One side does not fit all

Lack of options in UVSS election means important issues go unmentioned

This year’s UVSS election is taking on a different appearance than years’ past. Generally the election has at least two full slates with a number of independent candidates. (Like political parties, slates give students the opportunity to work together on a cohesive platform.) But this year, there is just the one slate, Envision UVic, and only two independent candidates running in opposition for lead director positions.

Of the five lead director positions, only Director of Student Affairs and Director of Campaigns and Community Relations have more than one candidate running. All 11 Director-at-Large nominees are from the Envision UVic slate. Because they are running unopposed, they are “acclaimed” — as long as they’re not disqualified, they will all be on the board next year.

The three lead directors who are running unopposed will still need to garner a “yes” vote from the majority of the students who vote in order to be elected to the board. However, even in the event that the majority of students vote “no” for the lead director candidates who are running unopposed, those vacant positions will most likely be appointed from the existing pool of already-acclaimed Directors at Large.

Essentially, no matter what happens with the lead director positions, Envision UVic will have an overwhelming majority on the UVSS board of directors because of their 11 acclaimed Directors-at-Large.

For now, issues that deserve criticism and discussion—like the current board’s handling of the health care plan—have gone unmentioned

It is not the fault of the candidates that there are so few people interested in leading the UVSS, but it does present problems for the election — namely a lack of accountability, diversity, and dialogue.

Take health care, for example.

In May 2017, the 2016–2017 UVSS board voted to switch health care plans due to an increase that saw premiums spike significantly. The switch did not go over well. Studentcare, the third-party company in charge of administering the health plan, failed to properly notify students, and high-profile cases like that of Lilia Zaharieva, whose student health plan no longer covered her $250 000 a year Cystic Fibrosis medication, dominated headlines.

Despite relatively successful terms from a few lead directors, the health care snafu will most likely be what is remembered from this board’s tenure.

If there were two slates running this year, we would no doubt see plenty of discussion about the UVSS health care plan. Considering Envision UVic is, for all intents and purposes, a descendant of this year’s board — it carries the same “En” name and three of the Envision candidates served on the board last year — it would be easy for a second slate to effectively critique the board’s handling of health care and other situations.

Instead, we have a slate and two independents who don’t make any mention of health care at all.

The responsibility, then, falls onto the shoulders of voters

Envision’s choice to disregard the mistakes of last year’s board does not suggest that they are dedicated to fixing the mistakes made and holding themselves to a higher standard.

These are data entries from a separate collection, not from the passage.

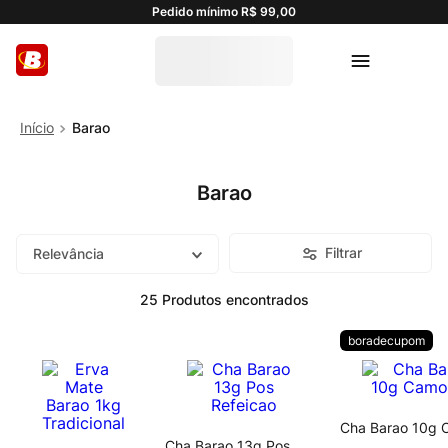
Pedido mínimo R$ 99,00
Barao
Barao
Filtrar
Relevância
25
Produtos
boradecupom
Cha Barao 10g 
Cha Barao 13g Pos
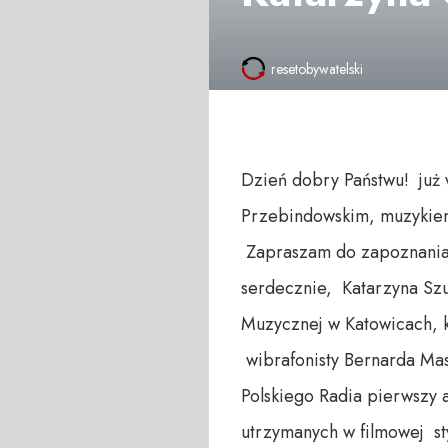
resetobywatelski
Dzień dobry Państwu! już 
Przebindowskim, muzykiem
Zapraszam do zapoznania s
serdecznie, Katarzyna 
Muzycznej w Katowicach, k
wibrafonisty Bernarda Mas
Polskiego Radia pierwszy a
utrzymanych w filmowej sty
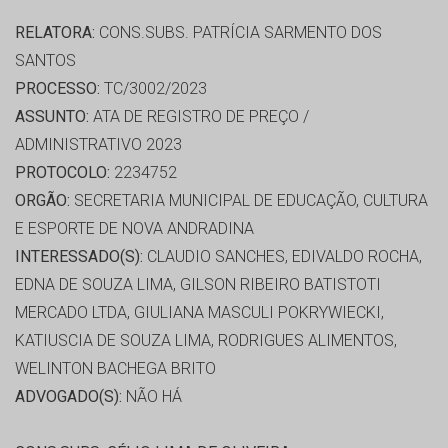
RELATORA:
CONS.SUBS. PATRÍCIA SARMENTO DOS
SANTOS
PROCESSO:
TC/3002/2023
ASSUNTO:
ATA DE REGISTRO DE PREÇO /
ADMINISTRATIVO 2023
PROTOCOLO:
2234752
ORGÃO:
SECRETARIA MUNICIPAL DE EDUCAÇÃO, CULTURA
E ESPORTE DE NOVA ANDRADINA
INTERESSADO(S):
CLAUDIO SANCHES, EDIVALDO ROCHA,
EDNA DE SOUZA LIMA, GILSON RIBEIRO BATISTOTI
MERCADO LTDA, GIULIANA MASCULI POKRYWIECKI,
KATIUSCIA DE SOUZA LIMA, RODRIGUES ALIMENTOS,
WELINTON BACHEGA BRITO
ADVOGADO(S):
NÃO HÁ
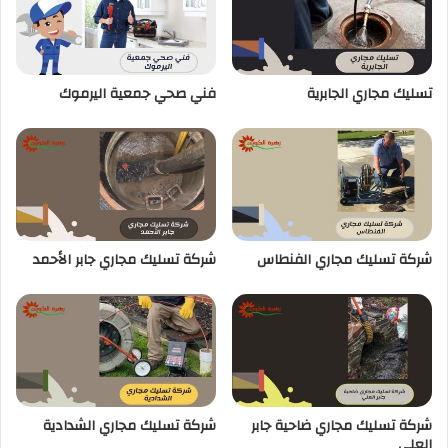
تسليك مجاري الجابرية
فني صحي جمعية اليرموك
شركة تسليك مجاري الفنطاس
شركة تسليك مجاري جابر الأحمد
شركة تسليك مجاري ضاحية جابر
شركة تسليك مجاري الشدادية
العلي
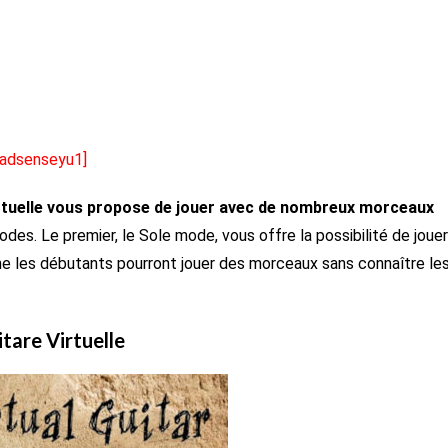
[adsenseyu1]
rtuelle vous propose de jouer avec de nombreux morceaux
des. Le premier, le Sole mode, vous offre la possibilité de jouer
ême les débutants pourront jouer des morceaux sans connaître le
tare Virtuelle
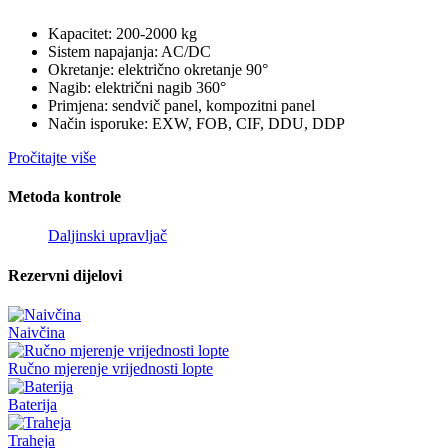
Kapacitet: 200-2000 kg
Sistem napajanja: AC/DC
Okretanje: električno okretanje 90°
Nagib: električni nagib 360°
Primjena: sendvič panel, kompozitni panel
Način isporuke: EXW, FOB, CIF, DDU, DDP
Pročitajte više
Metoda kontrole
Daljinski upravljač
Rezervni dijelovi
Naivčina
Ručno mjerenje vrijednosti lopte
Baterija
Traheja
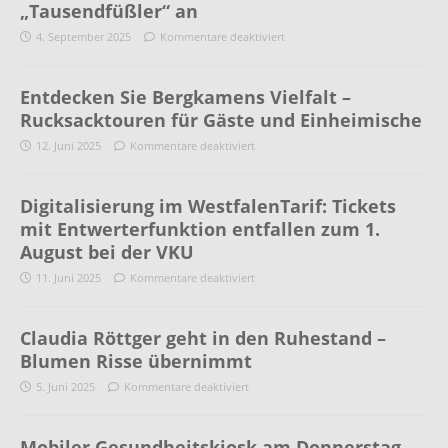
„Tausendfüßler“ an
4. September 2025
Kommentare deaktiviert
Entdecken Sie Bergkamens Vielfalt –
Rucksacktouren für Gäste und Einheimische
12. Juni 2025
Kommentare deaktiviert
Digitalisierung im WestfalenTarif: Tickets
mit Entwerterfunktion entfallen zum 1.
August bei der VKU
11. Juni 2025
Kommentare deaktiviert
Claudia Röttger geht in den Ruhestand –
Blumen Risse übernimmt
5. Juni 2025
Kommentare deaktiviert
Mobiler Gesundheitskiosk am Donnerstag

And while the positions the independent candidates are running for don’t directly deal with the health plan, their seeming reluctance to critique last year’s board does not bode well for holding next year’s board accountable should they be elected.

As it stands now, the two non-Envision candidates are in an impossible situation, and the election is the worse for it. Even in a best case scenario where they win, they’ll still be a small minority amongst a sweep of Envision board members. So rather than being able to focus on winning their own race at any cost, they’re having to balance saying enough to defeat a specific Envision member while holding back to alienate the inevitable Envision board.

For now, issues that deserve criticism and discussion—like the current board’s handling of the health care plan—have gone unmentioned, and that undermines an electoral process that should be about vetting future candidates as thoroughly as possible.

The responsibility, then, falls onto the shoulders of voters. If politicians can’t or won’t engage with each other, then we must ask the difficult questions ourselves and hold them accountable to the promises they make or the issues they fail to mention.

All sides’ electoral campaigns are still in their infancy, and we hope that we see more serious debate and discussion in the Lead Directors and All Candidates debate on Tuesday, Feb. 27. But if these initial platforms are anything to go off, it looks like we are in for another year without debate or accountability at the board level — no matter who is elected.